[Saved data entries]

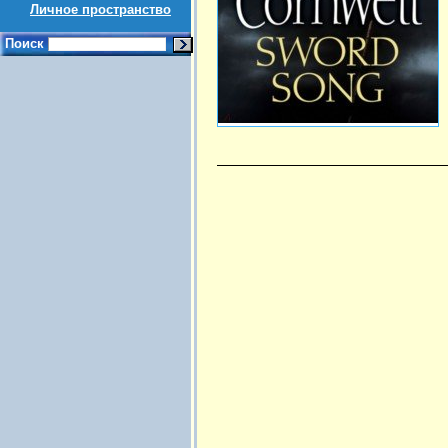
Личное пространство
Поиск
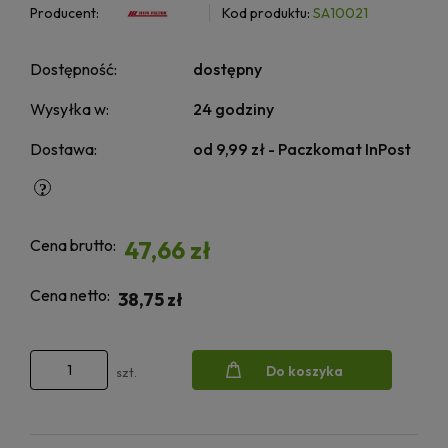
Producent:
Kod produktu:
SA10021
Dostępność:
dostępny
Wysyłka w:
24 godziny
Dostawa:
od 9,99 zł
- Paczkomat InPost
Cena brutto:
47,66 zł
Cena netto:
38,75 zł
Do koszyka
szt.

◆ Try it: Would you return the records exactly, keeping out every picture?

◆ Solution to this exercise:
Личное пространство
Поиск
Producent:
Kod produktu:
SA10021
Dostępność:
dostępny
Wysyłka w:
24 godziny
Dostawa:
od 9,99 zł
- Paczkomat InPost
Cena brutto:
47,66 zł
Cena netto:
38,75 zł
Do koszyka
szt.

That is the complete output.